4. **Artifacts are plain text.** Everything becomes versionable markdown/JSON in `.claude/` and `specs/`. Review happens in the PR, with the tools the team already uses.
> The result: **the CLI never stops you from doing the right thing** — it stops you from doing the wrong thing *without making the decision visible*. Breaking a gate requires an explicit `--force`, and that shows up in history.
---
## What the validator catches
| Gate | Checks |
|------|--------|
| **spec · requirements** | Every criterion starts with WHEN/WHILE/IF/WHERE/THE SYSTEM · none uses `should` · `### Requirement N:` headers unique |
| **spec · design** | Boundary Map and File Structure Plan sections present · every requirement ID appears in the traceability table · `design.md` ≤ 1000 lines (else split the spec) |
| **spec · tasks** | Every leaf has `_Requirements:_` with real IDs · every `(P)` has a `_Boundary:_` that matches the design · no `(P)` pair shares a boundary |
| **skill · mcp · steering** | `SKILL.md` ≤ 500 lines / ~5k tokens, refs cited · mcp: exactly 1 transport (stdio **or** url) · steering: valid `inclusion`, fileMatch has a pattern |
**Exit codes:** `0` ok · `1` usage error · `2` validation failure. Scriptable in CI.
---
## Integration — native to Claude Code, no conversion layer
The workspace `csdd` writes **is** the layout Claude Code expects. `csdd init` bootstraps it and handles the wiring:
```
CLAUDE.md # entry point + steering imports
.claude/steering/*.md # @-referenced from CLAUDE.md
.claude/agents/*.md # sub-agents (Read, Grep…)
.claude/skills// # skill bundles
.claude/commands/ # slash commands (/csdd-commit)
.claude/hooks/ # deterministic automation
specs// # SDD contracts
.mcp.json # MCP servers
```
Creating a steering automatically inserts `@.claude/steering/` into a managed block of `CLAUDE.md` — idempotent, never clobbering manual edits.
**What the team gains:**
- **Zero friction with Claude Code.** Artifacts are read natively — no exporting or converting.
- **Review where we already work.** Specs and steering are text in a PR — diff, comment, approve.
- **Least privilege by default.** Sub-agents are born with `Read, Grep`; MCP with a restricted scope.

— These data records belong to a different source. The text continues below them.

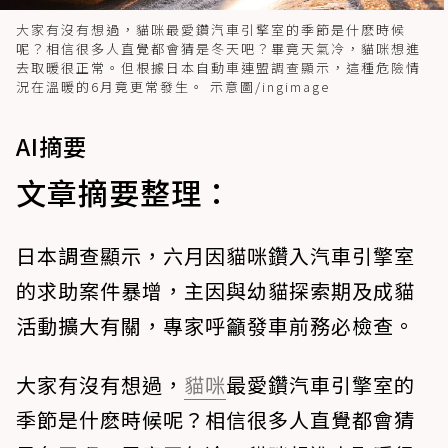
大家有沒有想過，貓咪最愛鑽汽車引擎室的季節是什麽時候
呢？相信很多人直覺都會猜是冬天吧？畢竟天氣冷，貓咪想進
去取暖很正常。但根據日本自動車連盟調查顯示，這種危險情
況在溫暖的6月竟更常發生。 示意圖/ingimage
AI摘要
文章摘要整理：
日本調查顯示，六月因貓咪鑽入汽車引擎室
的求助案件暴增，主因與幼貓探索期及成貓
活動擴大有關，專家呼籲發車前務必檢查。
大家有沒有想過，
貓咪
最愛鑽汽車引擎室的
季節是什麽時候呢？相信很多人直覺都會猜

- **CI validates the contract.** A `csdd spec validate` in the pipeline blocks a broken spec before merge.
---
## Interop — export to Kiro / Codex
`csdd` is Claude Code-native, but the SDD artifacts aren't locked in. `csdd export`
converts the workspace to other agentic toolchains — a one-way, **additive** export
that lives alongside `.claude/` (nothing is overwritten in place):
```bash
csdd export kiro # → .kiro/steering/*.md + .kiro/specs//{requirements,design,tasks}.md
csdd export codex # → AGENTS.md (CLAUDE.md + steering inlined) + .codex/config.toml (MCP)
csdd export kiro --out ./build --force
```
- **Kiro** — steering frontmatter (`inclusion: always|fileMatch|manual|auto`, `fileMatchPattern`) is already Kiro-compatible, so steering copies verbatim; specs copy their SDD markdown (`spec.json` is dropped — Kiro tracks phase state in-IDE).

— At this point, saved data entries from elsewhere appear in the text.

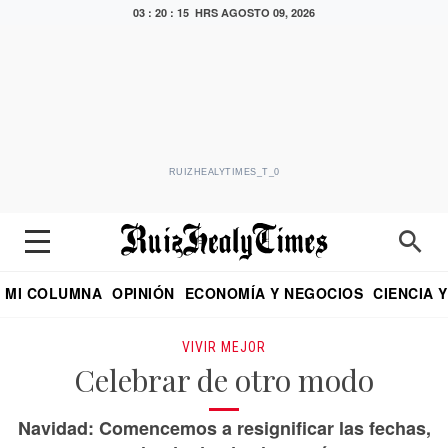
03 : 20 : 16 HRS
AGOSTO 09, 2026
RUIZHEALYTIMES_T_0
MI COLUMNA
OPINIÓN
ECONOMÍA Y NEGOCIOS
CIENCIA 
DIALOGO NOCTURNO
ECONOMISTA
EL UNIVERSAL
EDUARDO RUIZ HEALY EN FORMULA
PUEBLA
REFORMA
CRITERIO DE HI
VIVIR MEJOR
Celebrar de otro modo
Navidad: Comencemos a resignificar las fechas,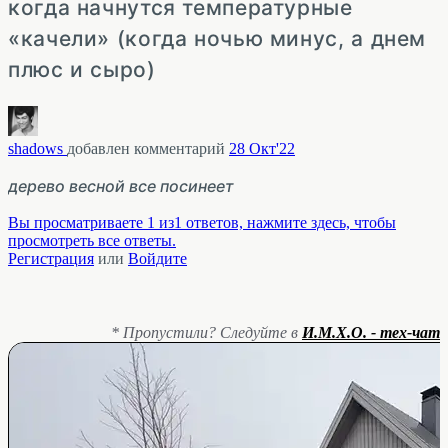
когда начнутся температурные
«качели» (когда ночью минус, а днем
плюс и сыро)
shadows
добавлен комментарий
28 Окт'22
дерево весной все посинеет
Вы просматриваете 1 из1 ответов, нажмите здесь, чтобы
просмотреть все ответы.
Регистрация
или
Войдите
* Пропустили? Следуйте в
И.М.Х.О. - тех-чат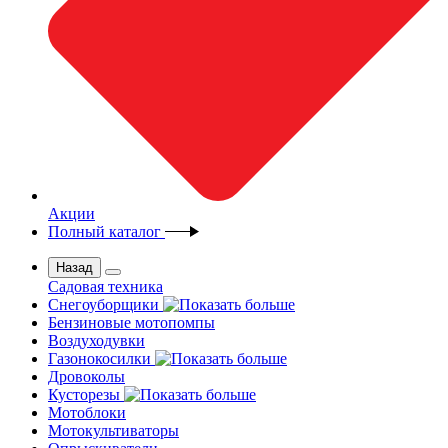
Акции
Полный каталог
Назад
Садовая техника
Снегоуборщики
Бензиновые мотопомпы
Воздуходувки
Газонокосилки
Дровоколы
Кусторезы
Мотоблоки
Мотокультиваторы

- **Codex** — Codex has no `@`-import, so the managed steering block in `CLAUDE.md` is replaced by the steering inlined into `AGENTS.md`; `.mcp.json` becomes `[mcp_servers.*]` tables in `.codex/config.toml`.
---
## Getting started
```bash
# build the binary
go build -o csdd .
# bootstrap a repo with baseline steering
csdd init --with-baseline
# take your first feature through to ready_for_implementation
csdd spec init my-feature
csdd spec generate my-feature --artifact requirements
```
**Takeaways:** The validator is your friend. The gate makes the decision *visible*. Contract before code — requirements → design → tasks, each approved by a human before the next. Always generate from a template; never hand-write frontmatter or `spec.json`. Least privilege everywhere.